**WHAT YOU ARE ASKED TO DO:**
What follows is a set of records; repeat them exactly, without the pictures.

**SUPPLIED RECORDS:**
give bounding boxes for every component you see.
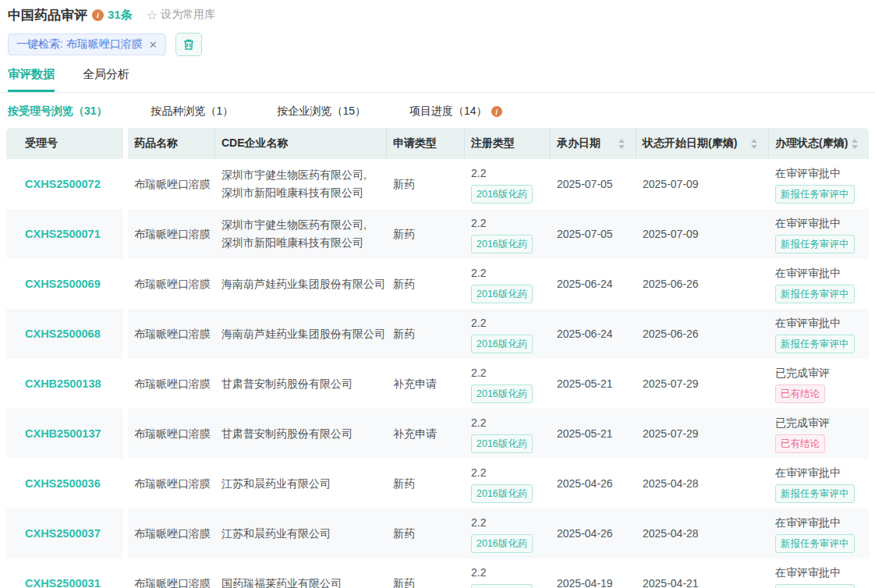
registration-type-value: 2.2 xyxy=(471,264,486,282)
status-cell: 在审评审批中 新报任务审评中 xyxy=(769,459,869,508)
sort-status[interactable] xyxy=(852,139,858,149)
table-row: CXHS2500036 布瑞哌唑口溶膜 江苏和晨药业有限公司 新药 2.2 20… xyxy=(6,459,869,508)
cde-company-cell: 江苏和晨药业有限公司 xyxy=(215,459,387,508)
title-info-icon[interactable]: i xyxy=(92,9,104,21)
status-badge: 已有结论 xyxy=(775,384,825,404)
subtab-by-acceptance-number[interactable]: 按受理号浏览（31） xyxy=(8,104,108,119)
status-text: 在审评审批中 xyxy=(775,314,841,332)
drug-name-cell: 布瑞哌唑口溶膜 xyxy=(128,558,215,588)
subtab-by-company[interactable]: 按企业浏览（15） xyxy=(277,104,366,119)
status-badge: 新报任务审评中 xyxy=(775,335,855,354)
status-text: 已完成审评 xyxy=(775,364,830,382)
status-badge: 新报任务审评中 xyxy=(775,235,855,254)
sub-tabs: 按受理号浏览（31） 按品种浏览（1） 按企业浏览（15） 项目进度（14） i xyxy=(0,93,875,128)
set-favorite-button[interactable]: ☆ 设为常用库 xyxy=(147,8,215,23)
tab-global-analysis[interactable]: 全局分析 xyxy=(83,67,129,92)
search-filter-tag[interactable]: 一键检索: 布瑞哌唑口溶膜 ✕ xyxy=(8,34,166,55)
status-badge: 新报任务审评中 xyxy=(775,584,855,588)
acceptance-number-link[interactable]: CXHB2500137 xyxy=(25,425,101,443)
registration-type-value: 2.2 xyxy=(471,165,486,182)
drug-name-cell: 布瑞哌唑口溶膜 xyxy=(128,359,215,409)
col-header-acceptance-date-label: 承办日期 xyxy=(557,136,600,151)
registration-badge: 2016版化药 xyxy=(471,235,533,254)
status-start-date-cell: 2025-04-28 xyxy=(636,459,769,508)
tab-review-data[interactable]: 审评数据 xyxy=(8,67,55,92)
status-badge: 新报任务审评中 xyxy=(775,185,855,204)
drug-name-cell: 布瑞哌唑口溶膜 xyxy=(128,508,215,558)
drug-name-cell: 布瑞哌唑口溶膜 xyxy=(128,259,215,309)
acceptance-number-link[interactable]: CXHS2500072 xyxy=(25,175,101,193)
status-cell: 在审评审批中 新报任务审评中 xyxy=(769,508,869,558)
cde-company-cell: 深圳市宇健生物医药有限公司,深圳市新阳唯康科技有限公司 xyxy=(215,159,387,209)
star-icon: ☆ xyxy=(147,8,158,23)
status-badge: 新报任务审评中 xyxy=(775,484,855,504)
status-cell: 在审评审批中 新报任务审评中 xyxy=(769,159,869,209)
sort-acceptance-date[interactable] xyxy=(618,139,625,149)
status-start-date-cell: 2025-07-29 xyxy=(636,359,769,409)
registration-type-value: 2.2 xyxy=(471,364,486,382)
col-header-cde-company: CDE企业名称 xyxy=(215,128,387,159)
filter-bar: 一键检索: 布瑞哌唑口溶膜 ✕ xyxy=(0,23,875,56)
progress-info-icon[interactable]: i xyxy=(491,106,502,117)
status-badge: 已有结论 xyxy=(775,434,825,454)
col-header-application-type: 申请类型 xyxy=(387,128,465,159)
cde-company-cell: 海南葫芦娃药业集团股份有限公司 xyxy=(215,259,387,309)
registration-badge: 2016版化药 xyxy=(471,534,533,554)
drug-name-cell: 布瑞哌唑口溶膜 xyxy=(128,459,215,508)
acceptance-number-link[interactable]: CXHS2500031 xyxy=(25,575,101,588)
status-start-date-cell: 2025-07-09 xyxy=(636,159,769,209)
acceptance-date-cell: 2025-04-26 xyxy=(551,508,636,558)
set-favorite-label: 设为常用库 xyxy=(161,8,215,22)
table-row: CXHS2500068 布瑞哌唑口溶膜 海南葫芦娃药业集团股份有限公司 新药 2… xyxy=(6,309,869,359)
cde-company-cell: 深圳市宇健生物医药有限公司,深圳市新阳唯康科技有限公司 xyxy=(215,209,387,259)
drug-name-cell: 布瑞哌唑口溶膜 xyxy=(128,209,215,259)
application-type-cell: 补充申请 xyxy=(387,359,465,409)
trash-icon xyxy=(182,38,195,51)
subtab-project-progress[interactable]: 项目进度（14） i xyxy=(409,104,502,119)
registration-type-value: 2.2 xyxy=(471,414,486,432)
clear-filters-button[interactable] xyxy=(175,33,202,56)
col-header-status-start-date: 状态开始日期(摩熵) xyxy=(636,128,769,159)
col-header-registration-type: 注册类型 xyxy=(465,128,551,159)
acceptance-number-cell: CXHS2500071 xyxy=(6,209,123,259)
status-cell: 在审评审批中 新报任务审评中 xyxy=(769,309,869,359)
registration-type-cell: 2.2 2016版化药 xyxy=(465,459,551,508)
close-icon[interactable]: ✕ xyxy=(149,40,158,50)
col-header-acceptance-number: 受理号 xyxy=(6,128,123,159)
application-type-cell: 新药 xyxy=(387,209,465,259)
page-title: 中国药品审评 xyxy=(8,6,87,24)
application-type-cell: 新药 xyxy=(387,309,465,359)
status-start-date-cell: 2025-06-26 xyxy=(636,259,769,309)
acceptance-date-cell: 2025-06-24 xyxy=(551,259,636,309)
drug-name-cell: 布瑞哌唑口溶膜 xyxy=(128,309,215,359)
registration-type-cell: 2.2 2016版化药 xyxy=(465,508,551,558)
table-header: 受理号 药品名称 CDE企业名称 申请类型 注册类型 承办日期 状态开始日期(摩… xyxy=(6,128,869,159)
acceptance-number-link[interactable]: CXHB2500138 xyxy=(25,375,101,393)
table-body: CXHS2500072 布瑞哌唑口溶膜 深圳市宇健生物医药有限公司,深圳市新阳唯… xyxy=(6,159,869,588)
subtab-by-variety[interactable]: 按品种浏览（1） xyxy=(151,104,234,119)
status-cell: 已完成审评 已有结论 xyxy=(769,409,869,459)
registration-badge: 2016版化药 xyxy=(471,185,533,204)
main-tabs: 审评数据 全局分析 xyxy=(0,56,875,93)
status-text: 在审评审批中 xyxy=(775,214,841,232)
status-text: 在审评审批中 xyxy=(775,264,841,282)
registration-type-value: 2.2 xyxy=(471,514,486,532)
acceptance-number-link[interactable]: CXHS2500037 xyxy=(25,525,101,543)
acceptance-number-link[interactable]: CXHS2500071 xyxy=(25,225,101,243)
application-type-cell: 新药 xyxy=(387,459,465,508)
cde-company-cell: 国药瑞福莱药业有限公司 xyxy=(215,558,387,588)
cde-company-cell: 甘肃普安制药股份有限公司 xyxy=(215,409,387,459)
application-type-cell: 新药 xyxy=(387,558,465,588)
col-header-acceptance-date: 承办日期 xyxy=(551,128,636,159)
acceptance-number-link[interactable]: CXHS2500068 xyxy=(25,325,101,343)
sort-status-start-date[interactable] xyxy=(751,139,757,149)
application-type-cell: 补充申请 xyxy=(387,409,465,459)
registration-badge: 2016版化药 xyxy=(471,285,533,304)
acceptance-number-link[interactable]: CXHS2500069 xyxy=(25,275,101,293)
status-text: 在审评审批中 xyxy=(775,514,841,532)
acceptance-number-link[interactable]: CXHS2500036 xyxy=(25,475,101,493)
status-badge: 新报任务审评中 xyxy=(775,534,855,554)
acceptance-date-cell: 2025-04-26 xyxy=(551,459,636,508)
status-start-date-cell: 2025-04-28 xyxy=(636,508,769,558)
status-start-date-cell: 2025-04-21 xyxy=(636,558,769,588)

**EXPECTED OUTPUT:**
give bounding boxes for every component you see.
registration-type-value: 2.2 xyxy=(471,264,486,282)
status-cell: 在审评审批中 新报任务审评中 xyxy=(769,459,869,508)
sort-status[interactable] xyxy=(852,139,858,149)
table-row: CXHS2500036 布瑞哌唑口溶膜 江苏和晨药业有限公司 新药 2.2 20… xyxy=(6,459,869,508)
cde-company-cell: 江苏和晨药业有限公司 xyxy=(215,459,387,508)
title-info-icon[interactable]: i xyxy=(92,9,104,21)
status-badge: 已有结论 xyxy=(775,384,825,404)
subtab-by-acceptance-number[interactable]: 按受理号浏览（31） xyxy=(8,104,108,119)
status-text: 在审评审批中 xyxy=(775,314,841,332)
drug-name-cell: 布瑞哌唑口溶膜 xyxy=(128,558,215,588)
subtab-by-company[interactable]: 按企业浏览（15） xyxy=(277,104,366,119)
status-badge: 新报任务审评中 xyxy=(775,335,855,354)
status-text: 已完成审评 xyxy=(775,364,830,382)
status-badge: 新报任务审评中 xyxy=(775,235,855,254)
sub-tabs: 按受理号浏览（31） 按品种浏览（1） 按企业浏览（15） 项目进度（14） i xyxy=(0,93,875,128)
set-favorite-button[interactable]: ☆ 设为常用库 xyxy=(147,8,215,23)
tab-global-analysis[interactable]: 全局分析 xyxy=(83,67,129,92)
search-filter-tag[interactable]: 一键检索: 布瑞哌唑口溶膜 ✕ xyxy=(8,34,166,55)
status-badge: 新报任务审评中 xyxy=(775,584,855,588)
acceptance-number-link[interactable]: CXHB2500137 xyxy=(25,425,101,443)
registration-type-value: 2.2 xyxy=(471,165,486,182)
drug-name-cell: 布瑞哌唑口溶膜 xyxy=(128,359,215,409)
col-header-acceptance-date-label: 承办日期 xyxy=(557,136,600,151)
registration-badge: 2016版化药 xyxy=(471,235,533,254)
status-start-date-cell: 2025-04-28 xyxy=(636,459,769,508)
tab-review-data[interactable]: 审评数据 xyxy=(8,67,55,92)
status-badge: 新报任务审评中 xyxy=(775,185,855,204)
drug-name-cell: 布瑞哌唑口溶膜 xyxy=(128,508,215,558)
drug-name-cell: 布瑞哌唑口溶膜 xyxy=(128,259,215,309)
acceptance-number-link[interactable]: CXHS2500072 xyxy=(25,175,101,193)
status-cell: 在审评审批中 新报任务审评中 xyxy=(769,508,869,558)
cde-company-cell: 深圳市宇健生物医药有限公司,深圳市新阳唯康科技有限公司 xyxy=(215,159,387,209)
star-icon: ☆ xyxy=(147,8,158,23)
status-badge: 新报任务审评中 xyxy=(775,484,855,504)
status-cell: 在审评审批中 新报任务审评中 xyxy=(769,159,869,209)
sort-acceptance-date[interactable] xyxy=(618,139,625,149)
status-start-date-cell: 2025-07-29 xyxy=(636,359,769,409)
registration-type-value: 2.2 xyxy=(471,364,486,382)
col-header-cde-company: CDE企业名称 xyxy=(215,128,387,159)
filter-bar: 一键检索: 布瑞哌唑口溶膜 ✕ xyxy=(0,23,875,56)
progress-info-icon[interactable]: i xyxy=(491,106,502,117)
status-badge: 已有结论 xyxy=(775,434,825,454)
col-header-application-type: 申请类型 xyxy=(387,128,465,159)
cde-company-cell: 海南葫芦娃药业集团股份有限公司 xyxy=(215,259,387,309)
registration-badge: 2016版化药 xyxy=(471,534,533,554)
drug-name-cell: 布瑞哌唑口溶膜 xyxy=(128,459,215,508)
acceptance-number-link[interactable]: CXHS2500031 xyxy=(25,575,101,588)
status-start-date-cell: 2025-07-09 xyxy=(636,159,769,209)
acceptance-date-cell: 2025-04-26 xyxy=(551,508,636,558)
set-favorite-label: 设为常用库 xyxy=(161,8,215,22)
table-row: CXHS2500068 布瑞哌唑口溶膜 海南葫芦娃药业集团股份有限公司 新药 2… xyxy=(6,309,869,359)
cde-company-cell: 深圳市宇健生物医药有限公司,深圳市新阳唯康科技有限公司 xyxy=(215,209,387,259)
drug-name-cell: 布瑞哌唑口溶膜 xyxy=(128,209,215,259)
application-type-cell: 补充申请 xyxy=(387,359,465,409)
trash-icon xyxy=(182,38,195,51)
subtab-project-progress[interactable]: 项目进度（14） i xyxy=(409,104,502,119)
registration-type-value: 2.2 xyxy=(471,414,486,432)
clear-filters-button[interactable] xyxy=(175,33,202,56)
col-header-status-start-date: 状态开始日期(摩熵) xyxy=(636,128,769,159)
col-header-registration-type: 注册类型 xyxy=(465,128,551,159)
acceptance-number-cell: CXHS2500071 xyxy=(6,209,123,259)
status-cell: 在审评审批中 新报任务审评中 xyxy=(769,309,869,359)
registration-type-cell: 2.2 2016版化药 xyxy=(465,459,551,508)
close-icon[interactable]: ✕ xyxy=(149,40,158,50)
col-header-acceptance-number: 受理号 xyxy=(6,128,123,159)
application-type-cell: 新药 xyxy=(387,209,465,259)
page-title: 中国药品审评 xyxy=(8,6,87,24)
application-type-cell: 新药 xyxy=(387,309,465,359)
status-start-date-cell: 2025-06-26 xyxy=(636,259,769,309)
acceptance-date-cell: 2025-06-24 xyxy=(551,259,636,309)
drug-name-cell: 布瑞哌唑口溶膜 xyxy=(128,309,215,359)
registration-type-cell: 2.2 2016版化药 xyxy=(465,508,551,558)
table-header: 受理号 药品名称 CDE企业名称 申请类型 注册类型 承办日期 状态开始日期(摩… xyxy=(6,128,869,159)
acceptance-number-link[interactable]: CXHB2500138 xyxy=(25,375,101,393)
table-body: CXHS2500072 布瑞哌唑口溶膜 深圳市宇健生物医药有限公司,深圳市新阳唯… xyxy=(6,159,869,588)
subtab-by-variety[interactable]: 按品种浏览（1） xyxy=(151,104,234,119)
status-cell: 已完成审评 已有结论 xyxy=(769,409,869,459)
registration-badge: 2016版化药 xyxy=(471,185,533,204)
main-tabs: 审评数据 全局分析 xyxy=(0,56,875,93)
status-text: 在审评审批中 xyxy=(775,214,841,232)
status-text: 在审评审批中 xyxy=(775,264,841,282)
registration-type-value: 2.2 xyxy=(471,514,486,532)
acceptance-number-link[interactable]: CXHS2500037 xyxy=(25,525,101,543)
acceptance-number-link[interactable]: CXHS2500071 xyxy=(25,225,101,243)
application-type-cell: 新药 xyxy=(387,459,465,508)
cde-company-cell: 国药瑞福莱药业有限公司 xyxy=(215,558,387,588)
cde-company-cell: 甘肃普安制药股份有限公司 xyxy=(215,409,387,459)
application-type-cell: 新药 xyxy=(387,558,465,588)
col-header-acceptance-date: 承办日期 xyxy=(551,128,636,159)
acceptance-number-link[interactable]: CXHS2500068 xyxy=(25,325,101,343)
sort-status-start-date[interactable] xyxy=(751,139,757,149)
application-type-cell: 补充申请 xyxy=(387,409,465,459)
registration-badge: 2016版化药 xyxy=(471,285,533,304)
acceptance-number-link[interactable]: CXHS2500069 xyxy=(25,275,101,293)
status-text: 在审评审批中 xyxy=(775,514,841,532)
acceptance-number-link[interactable]: CXHS2500036 xyxy=(25,475,101,493)
status-badge: 新报任务审评中 xyxy=(775,534,855,554)
acceptance-date-cell: 2025-04-26 xyxy=(551,459,636,508)
status-start-date-cell: 2025-04-28 xyxy=(636,508,769,558)
status-start-date-cell: 2025-04-21 xyxy=(636,558,769,588)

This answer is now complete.